Unsung winners and losers

North End 'Super Alpha' (My house, 6 September 2015)
One of the 86%; a silver medal beer on a gold medal day

The awards night, and a lot of the subsequent coverage, is centered on the trophies ― unique and easy-to-explain “best in class” titles for each category that unfortunately obscure some impressive results that might’ve narrowly missed such banner recognition. North End, for example, had the best Medal Percentage (86%) by a considerable margin among breweries who entered 10 or more beers. Altitude and Epic had marginally-better MPC off seven entries each, and a smattering of companies scored 100% MPC but with only one, two or three beers in play. Most notable among those was Bootleg, about whom I’ve heard basically nothing,11 but who got the trophy in the hotly-contested Strong Pale Ale category with their one solitary entry. Lion nearly won the top title again, and Sawmill and McLeod’s were very close being being first-time Champions;12 if any of their silvers tipped over into gold territory, they’d have taken it. Sawmill, while they were at it, also convincingly earned the best Points Per Entry (1.7) among breweries fielding 10 or more entries. Epic, again, did fractionally better with their seven beers and another handful managed PPEs of 2 or even 3, but only from a similar number of beers.

At the other end, the Guild’s decision to release more data also reveals just how badly some companies did. Previously, we couldn’t infer much from silence: now we know, for example, that Yeastie Boys earned zero medals because they entered zero beers ― but the same is definitively not true of everyone else with empty luggage after this year’s awards. A dozen entrants won nothing for their efforts, though most of them were fairly small operators. Hot Water Brewing in the Coromandel, and Funk Estate and Mount Brewing (who now share facilities) are notable exceptions; the latter pair put in 13 beers, combined, and that they won no medals must be concerning.13 And several brewers earned some medals, but at strikingly low percentages: Black Dog (a subsidiary of DB / Heineken) just couldn’t be happy with 37% MPC and 0.5 PPE off 27 entries, for example. Cassels & Sons, Hawkes Bay, Te Aro and the Sprig & Fern all did even worse. Wanaka Beerworks and Kaiser Brothers entered fewer beers than any of those, but scored lower still; only 12.5% MPC for the latter.

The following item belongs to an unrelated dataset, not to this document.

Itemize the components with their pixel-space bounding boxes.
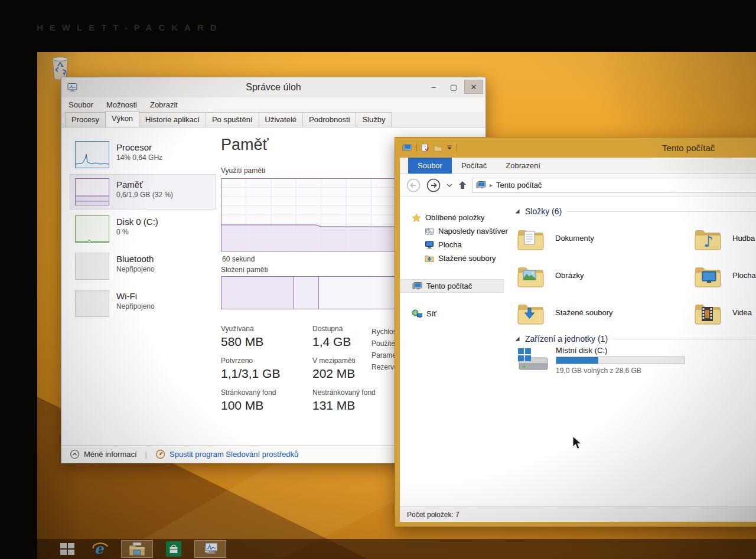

The data that comes out of something like the beer awards is inherently limited and hard to contextualise, but it’s nice to have some math in the mix when merit is being debated. For example, Medal Percentage and Points Per Entry also give us a nice way to compare our local “big” breweries ― and the results are precisely as I would’ve predicted last week: Lion (Kirin) did considerably better than DB (Heineken) who in turn clearly outdid Boundary Road (Asahi). There are obviously more stories lurking in all these numbers, but these were the most striking to me. I’ll continue mucking around with the table and see what other patterns bubble to the surface. You’re welcome to do the same. Let me know what you find. And keep this stuff in mind when breweries are crowing about their results ― or keeping conspicuously quiet.

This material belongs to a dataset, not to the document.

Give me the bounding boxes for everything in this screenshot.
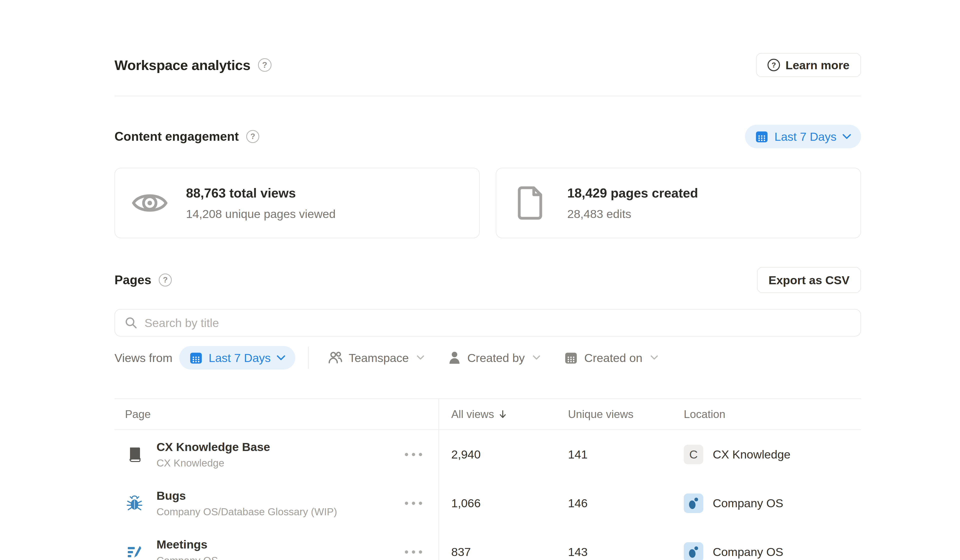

  1. The Bagonzas (#BGONZAs), as they are increasingly and affectionately known, thanks to Stu McKinlay for (probably) coining, and to Jono Galuszka for popularising through his tireless live-Tweeting of the night.
  2. Is that the verb? In any case, my working is here (I did the pivoting — is that a verb? — offline in another program because Google Docs was being confusing) and the official catalogue of results is here. I didn’t tote up everone, but have about 95% — basically I skipped the cider-only producers and might’ve missed one or two very small operators as well.
  3. Broadly analogous ― if you want to get all Moneyball about it ― to the difference between the on-base average and slugging percentage in baseball, perhaps ― and perhaps a bit like the difference between a cricketer’s raw average and their strike rate. You see what I mean; there’s no one stable, statistical notion of “best”.
  4. Which is, of course, the perennial complaint about beer awards from many corners (including from me, here). Judging beers against some Platonic Ideal of what, say, a New Zealand pilsner should be is funamentally weird and not what the public necessarily has in mind when they think of “best pilsner”.
  5. Thanks to the just-like-magic TablePress plugin for WordPress.
  6. Either way, having handled awards entries for Garage Project for a few years, I pity the poor fool(s) who must have this as damn near their fulltime job in Boston, if the brewery spams other competitions in the same way.
  7. Perennial disclaimer: Garage Project are my former employers, a lot of their staff are friends of mine, and I drink their beer more than anyone else’s. Make of that what you will.
  8. A shortcut for the curious: 8 Wired, Behemoth, Brave, Deep Creek, Emerson’s, Good George, Liberty, Lion (NZ), McLeod’s, North End, Sawmill and Tuatara.
  9. I wasn’t sure how to credit a Sawmill / Good George collaboration, so I split it between them for my calculations.
  10. Among the few restrictions on what counts for the “Champion” title ― set out in the Guild’s Entry & Style Guide ― entrants are required to contest two trophy categories (so you couldn’t win on the strength of four Strong Pale Ales, for example), but there are two cider trophies. There’s an argument to be had that cider medals should be excluded for determining the Champion, just as packaging awards are. Two years ago, Lion narrowly beat Liberty thanks to a cider medal, if I recall correctly.
  11. They only warrant a sentence or two in each edition of local guidebook Brewed ― the second edition of which is out now and for which I feel I owe you all a review. The short version: probably avoid. The first edition was problematic enough, and the second manages to make things worse…
  12. I originally included Deep Creek in this list, but evidently counted their beers twice while patching together two separate data-entry shifts. Massive thanks to Hamish from the brewery for spotting that and setting me straight in a comment, here.
  13. Forever keeping in mind, though, the above note that there are two ways to fail, here: a beer could just be “out of style” or it could be seriously faulted. We don’t know which, but 0/13 is a worry.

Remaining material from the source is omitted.